== Data shown ==
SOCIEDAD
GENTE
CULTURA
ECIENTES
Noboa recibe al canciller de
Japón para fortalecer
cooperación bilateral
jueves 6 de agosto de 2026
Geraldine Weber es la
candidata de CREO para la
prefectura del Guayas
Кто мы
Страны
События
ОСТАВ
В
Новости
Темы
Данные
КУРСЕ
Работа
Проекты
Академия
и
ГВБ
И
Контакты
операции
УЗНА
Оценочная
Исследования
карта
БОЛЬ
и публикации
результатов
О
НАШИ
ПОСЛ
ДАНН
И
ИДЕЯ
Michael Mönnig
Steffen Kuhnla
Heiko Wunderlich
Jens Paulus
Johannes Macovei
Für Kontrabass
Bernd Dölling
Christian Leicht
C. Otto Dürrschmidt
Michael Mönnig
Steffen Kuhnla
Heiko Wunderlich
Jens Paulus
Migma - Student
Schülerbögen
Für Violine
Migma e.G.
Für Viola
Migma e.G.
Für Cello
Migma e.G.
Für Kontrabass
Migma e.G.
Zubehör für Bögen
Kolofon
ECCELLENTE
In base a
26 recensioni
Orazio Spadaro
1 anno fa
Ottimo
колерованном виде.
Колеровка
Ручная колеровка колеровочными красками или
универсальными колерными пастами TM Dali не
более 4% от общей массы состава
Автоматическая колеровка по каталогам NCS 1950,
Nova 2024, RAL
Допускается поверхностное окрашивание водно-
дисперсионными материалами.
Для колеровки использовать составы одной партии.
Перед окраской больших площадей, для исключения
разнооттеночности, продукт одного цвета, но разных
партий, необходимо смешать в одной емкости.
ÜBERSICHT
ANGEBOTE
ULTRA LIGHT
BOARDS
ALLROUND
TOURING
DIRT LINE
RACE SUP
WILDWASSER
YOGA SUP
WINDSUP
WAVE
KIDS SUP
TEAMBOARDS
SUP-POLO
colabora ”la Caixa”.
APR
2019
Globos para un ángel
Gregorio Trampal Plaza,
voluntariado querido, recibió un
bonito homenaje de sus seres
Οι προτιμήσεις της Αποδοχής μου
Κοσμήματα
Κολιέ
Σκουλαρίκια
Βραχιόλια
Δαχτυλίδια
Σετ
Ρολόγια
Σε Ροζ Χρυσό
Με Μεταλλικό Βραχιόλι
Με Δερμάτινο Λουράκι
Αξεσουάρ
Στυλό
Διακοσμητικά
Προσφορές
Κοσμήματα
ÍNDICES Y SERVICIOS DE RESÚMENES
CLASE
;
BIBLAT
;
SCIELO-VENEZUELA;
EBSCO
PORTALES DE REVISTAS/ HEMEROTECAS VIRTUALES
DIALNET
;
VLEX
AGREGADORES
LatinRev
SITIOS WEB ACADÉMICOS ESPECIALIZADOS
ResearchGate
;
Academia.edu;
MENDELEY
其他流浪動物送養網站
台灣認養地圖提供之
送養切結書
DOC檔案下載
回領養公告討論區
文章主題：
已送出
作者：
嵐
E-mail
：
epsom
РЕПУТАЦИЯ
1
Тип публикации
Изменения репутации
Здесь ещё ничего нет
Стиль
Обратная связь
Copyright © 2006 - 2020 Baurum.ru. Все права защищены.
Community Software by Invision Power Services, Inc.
===
**What needs to be done**: Nothing may be dropped or altered; repeat every record in full.

**Reply**:
SOCIEDAD
GENTE
CULTURA
ECIENTES
Noboa recibe al canciller de
Japón para fortalecer
cooperación bilateral
jueves 6 de agosto de 2026
Geraldine Weber es la
candidata de CREO para la
prefectura del Guayas
Кто мы
Страны
События
ОСТАВ
В
Новости
Темы
Данные
КУРСЕ
Работа
Проекты
Академия
и
ГВБ
И
Контакты
операции
УЗНА
Оценочная
Исследования
карта
БОЛЬ
и публикации
результатов
О
НАШИ
ПОСЛ
ДАНН
И
ИДЕЯ
Michael Mönnig
Steffen Kuhnla
Heiko Wunderlich
Jens Paulus
Johannes Macovei
Für Kontrabass
Bernd Dölling
Christian Leicht
C. Otto Dürrschmidt
Michael Mönnig
Steffen Kuhnla
Heiko Wunderlich
Jens Paulus
Migma - Student
Schülerbögen
Für Violine
Migma e.G.
Für Viola
Migma e.G.
Für Cello
Migma e.G.
Für Kontrabass
Migma e.G.
Zubehör für Bögen
Kolofon
ECCELLENTE
In base a
26 recensioni
Orazio Spadaro
1 anno fa
Ottimo
колерованном виде.
Колеровка
Ручная колеровка колеровочными красками или
универсальными колерными пастами TM Dali не
более 4% от общей массы состава
Автоматическая колеровка по каталогам NCS 1950,
Nova 2024, RAL
Допускается поверхностное окрашивание водно-
дисперсионными материалами.
Для колеровки использовать составы одной партии.
Перед окраской больших площадей, для исключения
разнооттеночности, продукт одного цвета, но разных
партий, необходимо смешать в одной емкости.
ÜBERSICHT
ANGEBOTE
ULTRA LIGHT
BOARDS
ALLROUND
TOURING
DIRT LINE
RACE SUP
WILDWASSER
YOGA SUP
WINDSUP
WAVE
KIDS SUP
TEAMBOARDS
SUP-POLO
colabora ”la Caixa”.
APR
2019
Globos para un ángel
Gregorio Trampal Plaza,
voluntariado querido, recibió un
bonito homenaje de sus seres
Οι προτιμήσεις της Αποδοχής μου
Κοσμήματα
Κολιέ
Σκουλαρίκια
Βραχιόλια
Δαχτυλίδια
Σετ
Ρολόγια
Σε Ροζ Χρυσό
Με Μεταλλικό Βραχιόλι
Με Δερμάτινο Λουράκι
Αξεσουάρ
Στυλό
Διακοσμητικά
Προσφορές
Κοσμήματα
ÍNDICES Y SERVICIOS DE RESÚMENES
CLASE
;
BIBLAT
;
SCIELO-VENEZUELA;
EBSCO
PORTALES DE REVISTAS/ HEMEROTECAS VIRTUALES
DIALNET
;
VLEX
AGREGADORES
LatinRev
SITIOS WEB ACADÉMICOS ESPECIALIZADOS
ResearchGate
;
Academia.edu;
MENDELEY
其他流浪動物送養網站
台灣認養地圖提供之
送養切結書
DOC檔案下載
回領養公告討論區
文章主題：
已送出
作者：
嵐
E-mail
：
epsom
РЕПУТАЦИЯ
1
Тип публикации
Изменения репутации
Здесь ещё ничего нет
Стиль
Обратная связь
Copyright © 2006 - 2020 Baurum.ru. Все права защищены.
Community Software by Invision Power Services, Inc.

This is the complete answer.